Se Renzi pensa di torcere il sistema politico italiano usando il grimaldello del sistema elettorale, per fini di semplificazione della partitocrazia, fa un grande errore. È vero che con il sistema elettorale si può implementare la formazione di una maggioranza, ma non c’è solo la maggioranza, perché i partiti hanno anche il compito di rappresentare le diversità di una comunità. L’Italia, poi, non è la Gran Bretagna. Non ha l’identità nazionale e l’omogeneità propria della Gran Bretagna. La testarda irremovibilità di Renzi sul punto aggrava le accuse, pretestuose, di “autoritarismo” della riforma costituzionale. Queste rischiano infatti di trovare conferma proprio, e soprattutto, nei personali comportamenti “autoritari” del segretario del Pd.

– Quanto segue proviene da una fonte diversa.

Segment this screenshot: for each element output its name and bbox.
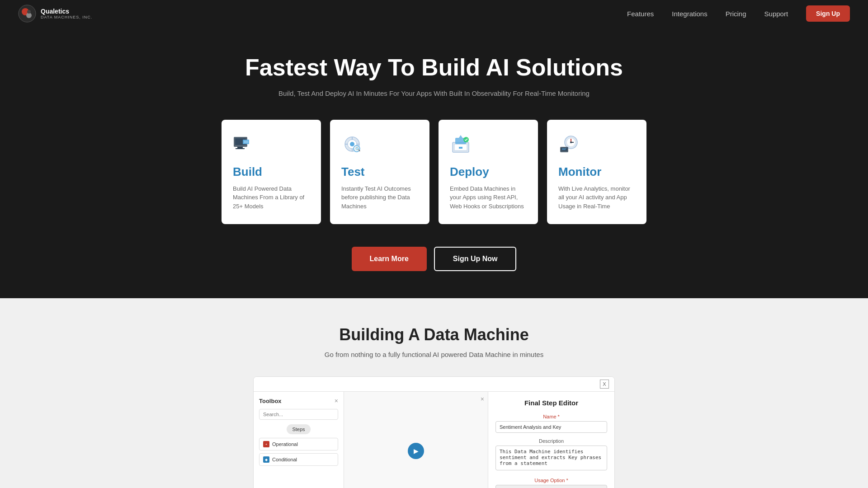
build-icon [233, 133, 255, 155]
demo-body: Toolbox × Steps + Operational ◆ [254, 392, 614, 488]
demo-canvas: × ▶ [344, 392, 488, 488]
toolbox-close[interactable]: × [335, 397, 338, 404]
svg-rect-22 [459, 147, 462, 149]
demo-toolbox-panel: Toolbox × Steps + Operational ◆ [254, 392, 344, 488]
toolbox-header: Toolbox × [259, 397, 338, 404]
step-conditional[interactable]: ◆ Conditional [259, 453, 338, 466]
steps-button[interactable]: Steps [287, 424, 310, 434]
name-field: Name * [495, 414, 607, 433]
svg-rect-7 [236, 148, 245, 149]
usage-label: Usage Option * [495, 478, 607, 483]
toolbox-search[interactable] [259, 409, 338, 420]
learn-more-button[interactable]: Learn More [352, 247, 427, 271]
card-build-desc: Build AI Powered Data Machines From a Li… [233, 184, 310, 211]
building-subtitle: Go from nothing to a fully functional AI… [18, 351, 850, 358]
usage-required: * [566, 478, 568, 483]
svg-point-26 [570, 141, 572, 143]
nav-pricing[interactable]: Pricing [726, 10, 746, 18]
hero-signup-button[interactable]: Sign Up Now [434, 247, 517, 271]
step-operational[interactable]: + Operational [259, 438, 338, 450]
card-build-title: Build [233, 165, 310, 179]
name-input[interactable] [495, 421, 607, 433]
card-deploy-title: Deploy [450, 165, 527, 179]
card-monitor: Monitor With Live Analytics, monitor all… [547, 120, 646, 225]
card-deploy-desc: Embed Data Machines in your Apps using R… [450, 184, 527, 211]
canvas-close[interactable]: × [481, 395, 484, 403]
svg-rect-9 [244, 141, 248, 143]
building-title: Building A Data Machine [18, 325, 850, 344]
play-button[interactable]: ▶ [408, 443, 424, 459]
logo-subtitle: DATA MACHINES, INC. [41, 15, 92, 19]
usage-select[interactable]: Run Data Machine using [495, 485, 607, 488]
logo-name: Qualetics [41, 8, 92, 15]
cta-buttons: Learn More Sign Up Now [18, 247, 850, 271]
svg-text:🔍: 🔍 [355, 146, 361, 152]
card-monitor-desc: With Live Analytics, monitor all your AI… [558, 184, 635, 211]
demo-top-bar: X [254, 377, 614, 392]
nav-links: Features Integrations Pricing Support Si… [627, 5, 850, 22]
description-field: Description This Data Machine identifies… [495, 438, 607, 472]
feature-cards: Build Build AI Powered Data Machines Fro… [18, 120, 850, 225]
card-test-title: Test [341, 165, 418, 179]
usage-field: Usage Option * Run Data Machine using [495, 478, 607, 488]
card-deploy: Deploy Embed Data Machines in your Apps … [439, 120, 538, 225]
hero-subtitle: Build, Test And Deploy AI In Minutes For… [18, 89, 850, 97]
test-icon: 🔍 [341, 133, 363, 155]
card-test-desc: Instantly Test AI Outcomes before publis… [341, 184, 418, 211]
deploy-icon [450, 133, 472, 155]
name-label: Name * [495, 414, 607, 419]
logo[interactable]: Qualetics DATA MACHINES, INC. [18, 5, 92, 23]
svg-point-3 [27, 10, 31, 14]
nav-integrations[interactable]: Integrations [672, 10, 707, 18]
monitor-icon [558, 133, 580, 155]
navbar: Qualetics DATA MACHINES, INC. Features I… [0, 0, 868, 27]
navbar-signup-button[interactable]: Sign Up [806, 5, 850, 22]
hero-title: Fastest Way To Build AI Solutions [18, 54, 850, 81]
name-required: * [558, 414, 560, 419]
step-conditional-label: Conditional [272, 457, 297, 462]
demo-editor-panel: Final Step Editor Name * Description Thi… [488, 392, 614, 488]
svg-rect-6 [237, 147, 243, 148]
step-operational-label: Operational [272, 441, 298, 447]
card-build: Build Build AI Powered Data Machines Fro… [222, 120, 321, 225]
description-label: Description [495, 438, 607, 444]
card-monitor-title: Monitor [558, 165, 635, 179]
nav-support[interactable]: Support [764, 10, 788, 18]
editor-title: Final Step Editor [495, 399, 607, 407]
toolbox-title: Toolbox [259, 398, 282, 404]
nav-features[interactable]: Features [627, 10, 654, 18]
logo-icon [18, 5, 36, 23]
hero-section: Fastest Way To Build AI Solutions Build,… [0, 27, 868, 298]
building-section: Building A Data Machine Go from nothing … [0, 298, 868, 488]
demo-main-close[interactable]: X [600, 380, 609, 389]
card-test: 🔍 Test Instantly Test AI Outcomes before… [330, 120, 429, 225]
description-textarea[interactable]: This Data Machine identifies sentiment a… [495, 446, 607, 470]
demo-container: X Toolbox × Steps + Operational [253, 376, 615, 488]
svg-point-12 [350, 142, 354, 146]
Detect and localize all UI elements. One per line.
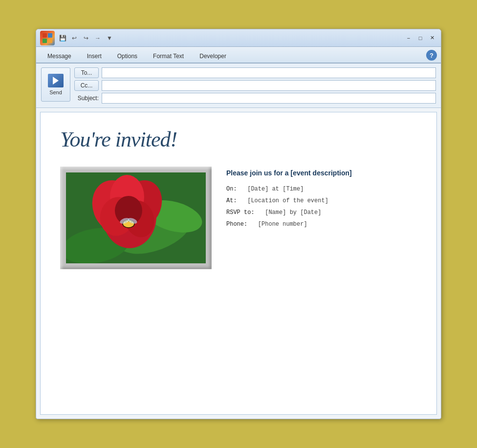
rsvp-label: RSVP to: [226,209,255,216]
help-button[interactable]: ? [426,50,437,61]
phone-line: Phone: [Phone number] [226,221,417,228]
to-input[interactable] [102,67,436,78]
window-controls: − □ ✕ [404,34,437,42]
tab-developer[interactable]: Developer [192,49,234,63]
event-details: Please join us for a [event description]… [226,167,417,233]
subject-row: Subject: [74,93,436,104]
close-button[interactable]: ✕ [427,34,437,42]
at-line: At: [Location of the event] [226,197,417,204]
send-icon [48,74,64,87]
to-row: To... [74,67,436,78]
email-fields: To... Cc... Subject: [74,67,436,104]
content-area: Please join us for a [event description]… [60,167,417,269]
flower-frame [60,167,212,269]
to-button[interactable]: To... [74,67,99,78]
ribbon: Message Insert Options Format Text Devel… [36,47,441,64]
phone-value: [Phone number] [258,221,307,228]
redo-quick-btn[interactable]: ↪ [81,33,91,43]
rsvp-value: [Name] by [Date] [265,209,321,216]
on-line: On: [Date] at [Time] [226,186,417,192]
ribbon-tab-bar: Message Insert Options Format Text Devel… [36,47,441,63]
tab-options[interactable]: Options [110,49,145,63]
cc-button[interactable]: Cc... [74,80,99,91]
send-quick-btn[interactable]: → [93,33,103,43]
svg-rect-3 [48,39,52,43]
minimize-button[interactable]: − [404,34,413,42]
phone-label: Phone: [226,221,247,228]
cc-row: Cc... [74,80,436,91]
rsvp-line: RSVP to: [Name] by [Date] [226,209,417,216]
event-description-label: Please join us for a [event description] [226,169,417,177]
tab-format-text[interactable]: Format Text [146,49,191,63]
svg-rect-0 [43,33,47,38]
at-label: At: [226,197,237,204]
svg-rect-1 [48,33,52,38]
send-label: Send [49,89,62,95]
tab-message[interactable]: Message [40,49,79,63]
svg-rect-2 [43,39,47,43]
send-button[interactable]: Send [41,67,70,102]
outlook-window: 💾 ↩ ↪ → ▼ − □ ✕ Message Insert Options F… [36,29,441,419]
subject-input[interactable] [102,93,436,104]
ribbon-tabs-left: Message Insert Options Format Text Devel… [40,49,234,63]
on-label: On: [226,186,237,192]
email-body[interactable]: You're invited! [40,112,437,415]
office-logo [40,31,55,45]
flower-image [66,172,206,263]
title-bar: 💾 ↩ ↪ → ▼ − □ ✕ [36,29,441,47]
maximize-button[interactable]: □ [415,34,425,42]
email-form: Send To... Cc... Subject: [36,64,441,108]
cc-input[interactable] [102,80,436,91]
quick-access-toolbar: 💾 ↩ ↪ → ▼ [58,33,114,43]
save-quick-btn[interactable]: 💾 [58,33,67,43]
invited-heading: You're invited! [60,127,417,152]
subject-label: Subject: [74,95,99,102]
at-value: [Location of the event] [247,197,328,204]
undo-quick-btn[interactable]: ↩ [69,33,79,43]
title-bar-left: 💾 ↩ ↪ → ▼ [40,31,114,45]
on-value: [Date] at [Time] [247,186,304,192]
more-quick-btn[interactable]: ▼ [105,33,114,43]
tab-insert[interactable]: Insert [80,49,109,63]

La modifica dell’Italicum, con l’introduzione del premio di maggioranza alla coalizione, indebolirebbe invece il tentativo di confondere i giusti obiettivi di rafforzamento del Governo con le ingiustificate accuse di “autoritarismo” della riforma costituzionale. Il premio di maggioranza alla coalizione va introdotto anche per un’altra ragione. I “populisti” hanno alzato i toni identitari, al fine di attrarre le passioni del corpo elettorale più distante dalla vita della politica. Per questo hanno accentuato le differenze e marcato nuove distinzioni, quando invece servirebbe proprio il contrario: maggiore inclusione. Del resto, lo richiede l’eccezionalità del momento, i rischi connessi al terrorismo, l’inarrestabile fenomeno delle migrazioni di massa, la Brexit.
Dal 1946 l’Italia ha avuto un sistema elettorale iperproporzionale, per conseguire le esigenze inclusive del dopoguerra, caratterizzato dalla rigida contrapposizione tra comunisti e democristiani. Dopo il 1989, l’accettazione condivisa del modello democratico e liberale ha consentito l’introduzione del maggioritario e l’avvio della democrazia dell’alternanza, secondo lo schema classico della contrapposizione destra/sinistra. Adesso, l’affermazione prorompente del Movimento 5 Stelle, assieme alla radicalizzazione delle posizioni della Lega, stanno facendo regredire quel poco di bipartitismo che si è costruito.
A giudicare dai programmi elettorali conosciuti, si confrontano quattro offerte elettorali, facenti capo a quattro differenti partiti. Il premio di maggioranza a uno solo di questi finirebbe per discriminare la stragrande maggioranza degli elettori che hanno optato per i partiti perdenti. Il risultato non è sopportabile per un Paese diviso e disomogeneo come il nostro. Se Renzi vuole vincere il referendum metta subito mano all’Italicum, prima della celebrazione del referendum. Lo può fare perché la maggioranza è vasta e aspetta soltanto un suo cenno. Fortunatamente i nostri costituenti, con lungimiranza, non hanno costituzionalizzato le regole elettorali, come qualcuno minaccia di fare, stando ai pericolosi programmi del M5S.
Il sistema elettorale va rimesso in sintonia con i recenti mutamenti del sistema politico, subito. Non si tratta di inseguire le ragioni opportunistiche di qualcuno o di contrastare le pretese dei nuovi arrivati. C’è solo da compiere una scelta oggettiva per l’equilibrio del sistema. In caso contrario, la critica, falsa, di “autoritarismo”, che viene avanzata nei confronti della riforma costituzionale, prenderà corpo e porterà il variegato fronte del “No” a vincere il referendum, rinviando per l’ennesima volta una serie di modifiche costituzionali che servono.